__EXERCISE GOAL__
Filter the data for lines with the word "rural" and copy those lines.

SUPPLIED INFORMATION below:

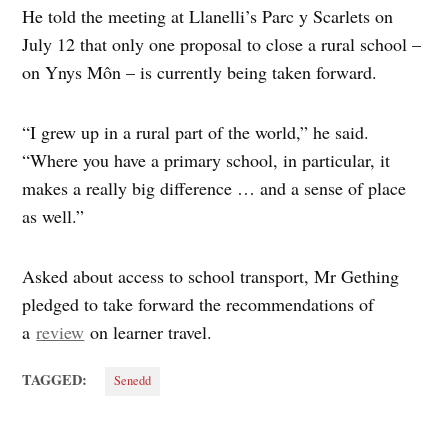
He told the meeting at Llanelli’s Parc y Scarlets on
July 12 that only one proposal to close a rural school –
on Ynys Môn – is currently being taken forward.
“I grew up in a rural part of the world,” he said.
“Where you have a primary school, in particular, it
makes a really big difference … and a sense of place
as well.”
Asked about access to school transport, Mr Gething
pledged to take forward the recommendations of
a
review
on learner travel.
TAGGED:
Senedd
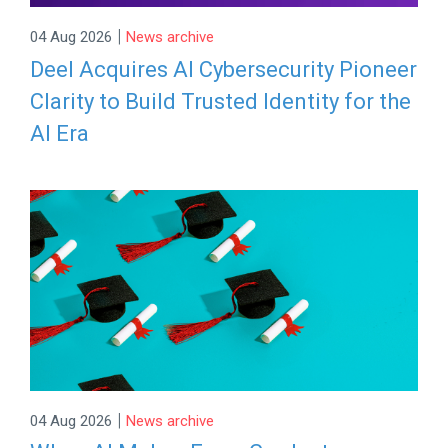
|
04 Aug 2026
News archive
Deel Acquires AI Cybersecurity Pioneer
Clarity to Build Trusted Identity for the
AI Era
|
04 Aug 2026
News archive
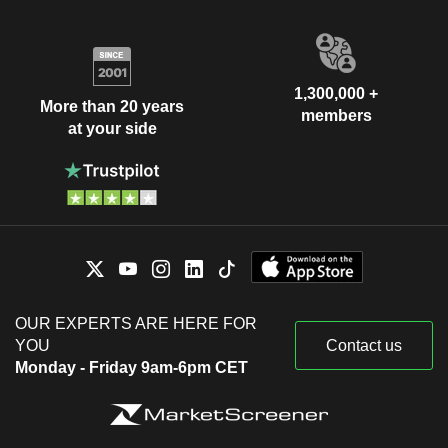
1,300,000 +
More than 20 years
members
at your side
OUR EXPERTS ARE HERE FOR
YOU
Contact us
Monday - Friday 9am-6pm CET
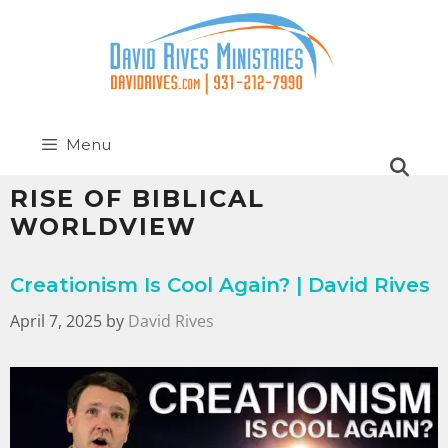
Menu
RISE OF BIBLICAL
WORLDVIEW
Creationism Is Cool Again? | David Rives
April 7, 2025
by
David Rives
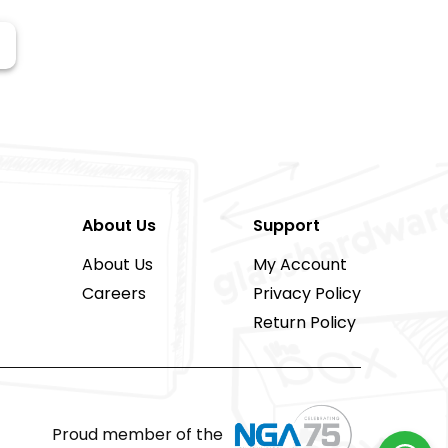
About Us
Support
About Us
My Account
Careers
Privacy Policy
Return Policy
Proud member of the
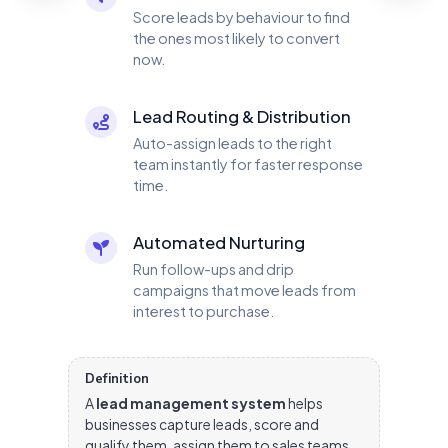
Score leads by behaviour to find
the ones most likely to convert
now.
Lead Routing & Distribution
Auto-assign leads to the right
team instantly for faster response
time.
Automated Nurturing
Run follow-ups and drip
campaigns that move leads from
interest to purchase.
Definition
A
lead management system
helps
businesses capture leads, score and
qualify them, assign them to sales teams,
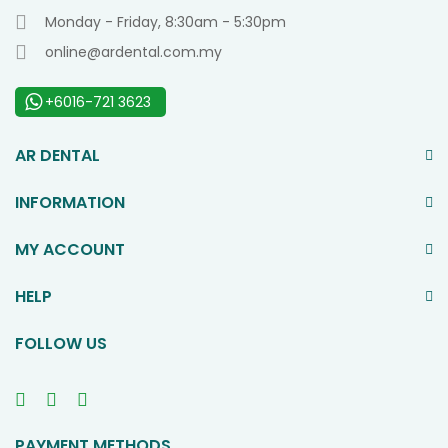
Monday - Friday, 8:30am - 5:30pm
online@ardental.com.my
+6016-721 3623
AR DENTAL
INFORMATION
MY ACCOUNT
HELP
FOLLOW US
PAYMENT METHODS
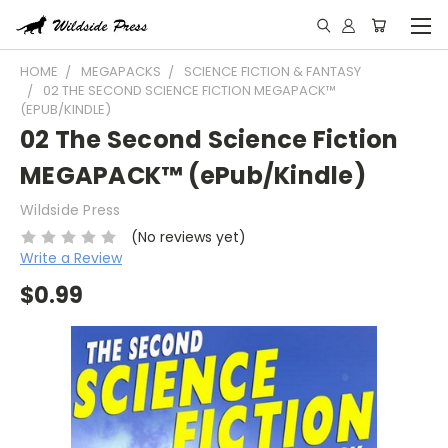
HOME
MEGAPACKS
SCIENCE FICTION & FANTASY
02 THE SECOND SCIENCE FICTION MEGAPACK™
(EPUB/KINDLE)
02 The Second Science Fiction
MEGAPACK™ (ePub/Kindle)
Wildside Press
(No reviews yet)
Write a Review
$0.99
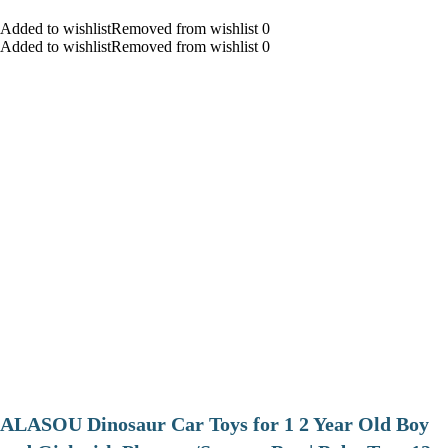
Added to wishlistRemoved from wishlist 0
Added to wishlistRemoved from wishlist 0
ALASOU Dinosaur Car Toys for 1 2 Year Old Boy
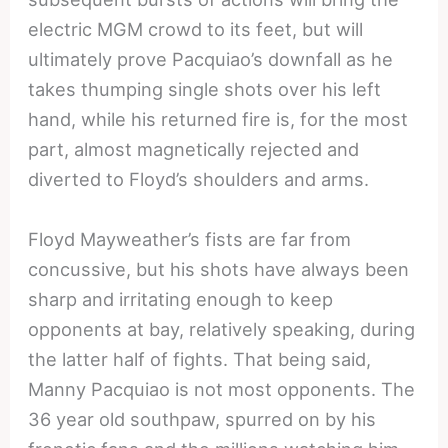
electric MGM crowd to its feet, but will
ultimately prove Pacquiao’s downfall as he
takes thumping single shots over his left
hand, while his returned fire is, for the most
part, almost magnetically rejected and
diverted to Floyd’s shoulders and arms.
Floyd Mayweather’s fists are far from
concussive, but his shots have always been
sharp and irritating enough to keep
opponents at bay, relatively speaking, during
the latter half of fights. That being said,
Manny Pacquiao is not most opponents. The
36 year old southpaw, spurred on by his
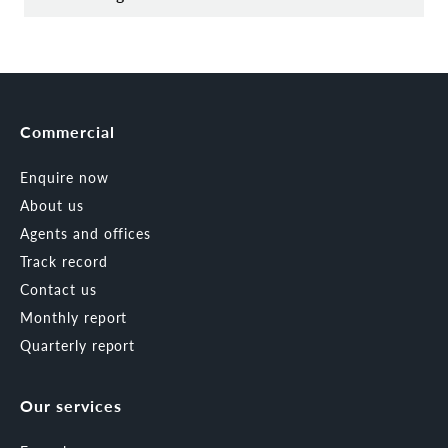
Commercial
Enquire now
About us
Agents and offices
Track record
Contact us
Monthly report
Quarterly report
Our services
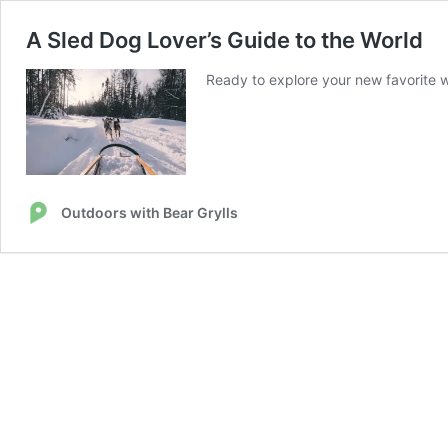
A Sled Dog Lover’s Guide to the World
Ready to explore your new favorite wi
Outdoors with Bear Grylls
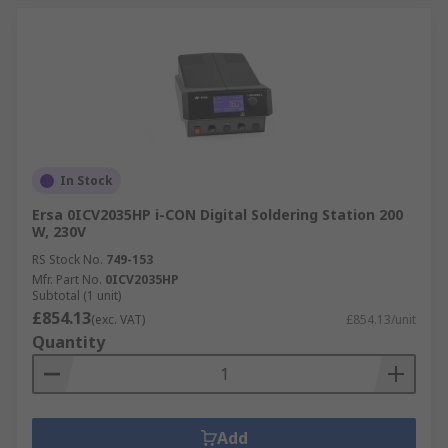
In Stock
Ersa 0ICV2035HP i-CON Digital Soldering Station 200
W, 230V
RS Stock No.
749-153
Mfr. Part No.
0ICV2035HP
Subtotal (1 unit)
£854.13
(exc. VAT)
£854.13/unit
Quantity
Add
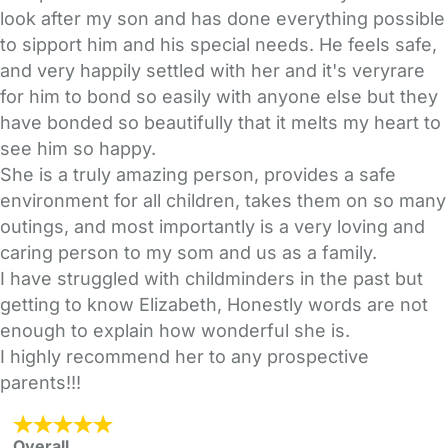
look after my son and has done everything possible
to sipport him and his special needs. He feels safe,
and very happily settled with her and it's veryrare
for him to bond so easily with anyone else but they
have bonded so beautifully that it melts my heart to
see him so happy.
She is a truly amazing person, provides a safe
environment for all children, takes them on so many
outings, and most importantly is a very loving and
caring person to my som and us as a family.
I have struggled with childminders in the past but
getting to know Elizabeth, Honestly words are not
enough to explain how wonderful she is.
I highly recommend her to any prospective
parents!!!
Overall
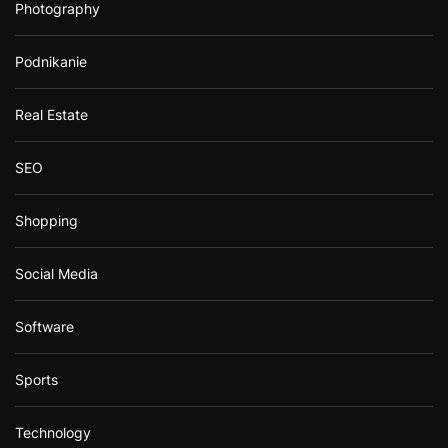
Photography
Podnikanie
Real Estate
SEO
Shopping
Social Media
Software
Sports
Technology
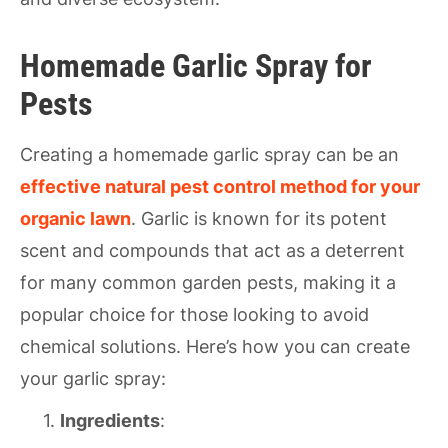
Homemade Garlic Spray for
Pests
Creating a homemade garlic spray can be an
effective natural pest control method for your
organic lawn
. Garlic is known for its potent
scent and compounds that act as a deterrent
for many common garden pests, making it a
popular choice for those looking to avoid
chemical solutions. Here’s how you can create
your garlic spray:
Ingredients
:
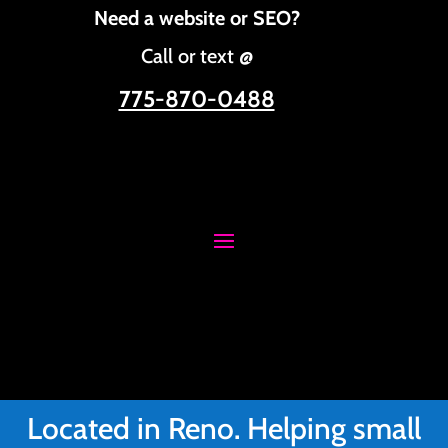
Need a website or SEO?
Call or text @
775-870-0488
Located in Reno. Helping small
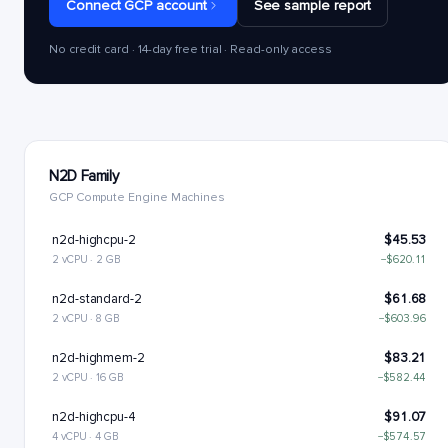
Connect GCP account
See sample report
No credit card · 14-day free trial · Read-only access
N2D Family
GCP Compute Engine Machines
n2d-highcpu-2
$45.53
2 vCPU · 2 GB
−$620.11
n2d-standard-2
$61.68
2 vCPU · 8 GB
−$603.96
n2d-highmem-2
$83.21
2 vCPU · 16 GB
−$582.44
n2d-highcpu-4
$91.07
4 vCPU · 4 GB
−$574.57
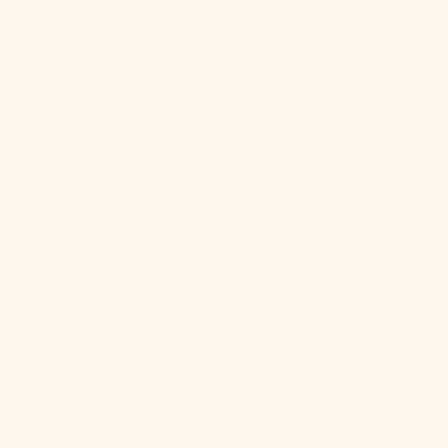
Skip to content
Previous
Ever Lasting
Best Sellers
New
Bedding
Clothing
Home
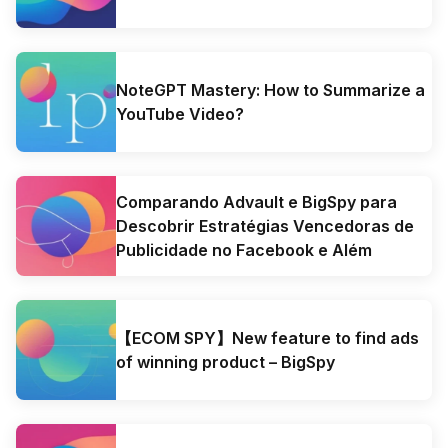
NoteGPT Mastery: How to Summarize a
YouTube Video?
Comparando Advault e BigSpy para
Descobrir Estratégias Vencedoras de
Publicidade no Facebook e Além
【ECOM SPY】New feature to find ads
of winning product – BigSpy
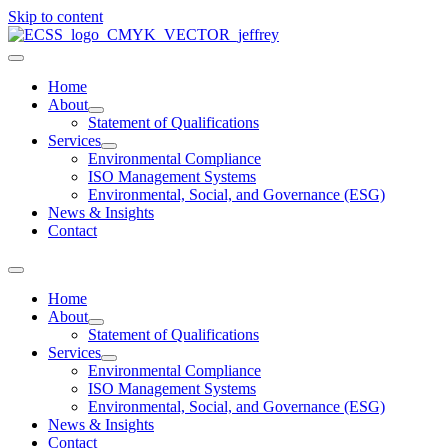
Skip to content
Home
About
Statement of Qualifications
Services
Environmental Compliance
ISO Management Systems
Environmental, Social, and Governance (ESG)
News & Insights
Contact
Home
About
Statement of Qualifications
Services
Environmental Compliance
ISO Management Systems
Environmental, Social, and Governance (ESG)
News & Insights
Contact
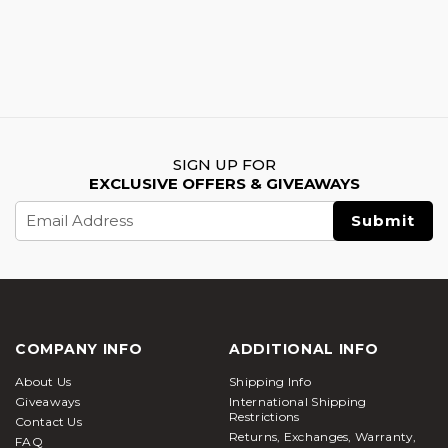
SIGN UP FOR
EXCLUSIVE OFFERS & GIVEAWAYS
Email
Address
COMPANY INFO
ADDITIONAL INFO
About Us
Shipping Info
Giveaways
International Shipping
Restrictions
Contact Us
Returns, Exchanges, Warranty,
FAQ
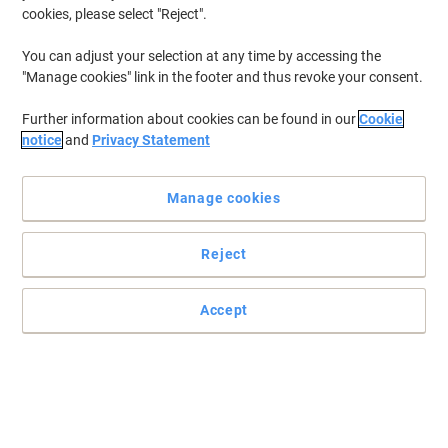
cookies, please select "Reject".
You can adjust your selection at any time by accessing the
"Manage cookies" link in the footer and thus revoke your consent.
Further information about cookies can be found in our
Cookie
notice
and
Privacy Statement
Manage cookies
Reject
Accept
Loads of storage with the multi-access Stanley bag
The Stanley FatMax Multi Access Bag offers ample storage with
dual side access and two wide compartments for hand and power
tools.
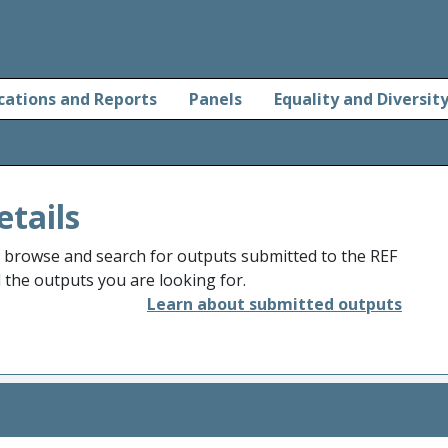
cations and Reports
Panels
Equality and Diversit
etails
o browse and search for outputs submitted to the REF
d the outputs you are looking for.
Learn about submitted outputs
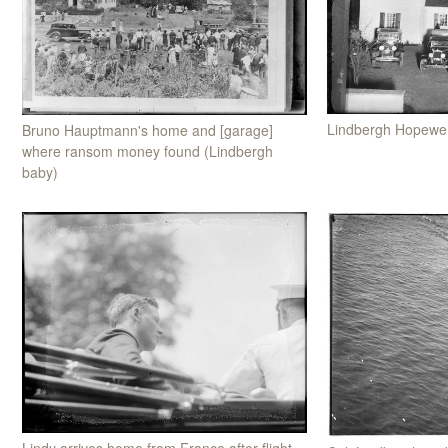
Lindbergh Hopewel
Bruno Hauptmann's home and [garage]
where ransom money found (Lindbergh
baby)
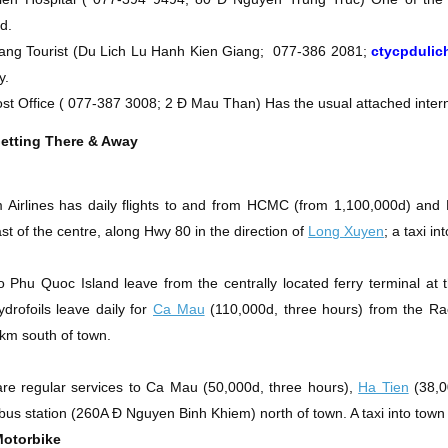
d.
ang Tourist
(Du Lich Lu Hanh Kien Giang;
077-386 2081;
ctycpduli
y.
st Office
(
077-387 3008; 2 Ð Mau Than)
Has the usual attached intern
etting There & Away
 Airlines has daily flights to and from HCMC (from 1,100,000d) and
st of the centre, along Hwy 80 in the direction of
Long Xuyen
; a taxi i
o Phu Quoc Island leave from the centrally located ferry terminal a
ydrofoils leave daily for
Ca Mau
(110,000d, three hours) from the
Ra
km south of town.
re regular services to Ca Mau (50,000d, three hours),
Ha Tien
(38,00
 bus station
(260A Ð Nguyen Binh Khiem)
north of town. A taxi into town
Motorbike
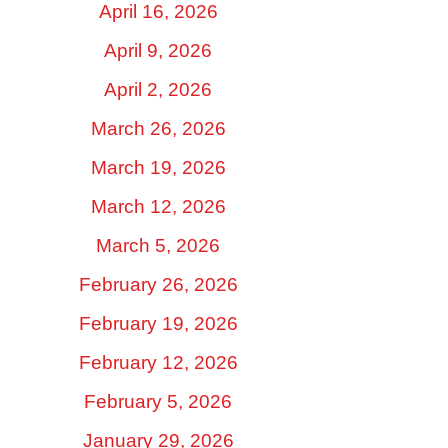
April 16, 2026
April 9, 2026
April 2, 2026
March 26, 2026
March 19, 2026
March 12, 2026
March 5, 2026
February 26, 2026
February 19, 2026
February 12, 2026
February 5, 2026
January 29, 2026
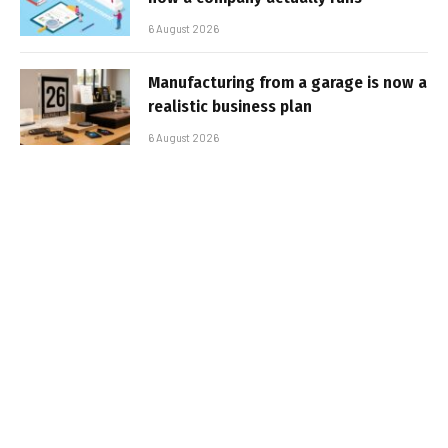
6 August 2026
Manufacturing from a garage is now a
realistic business plan
6 August 2026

End of SUPPLIED INFORMATION.

__TASK RESULT__
July 12 that only one proposal to close a rural school –
“I grew up in a rural part of the world,” he said.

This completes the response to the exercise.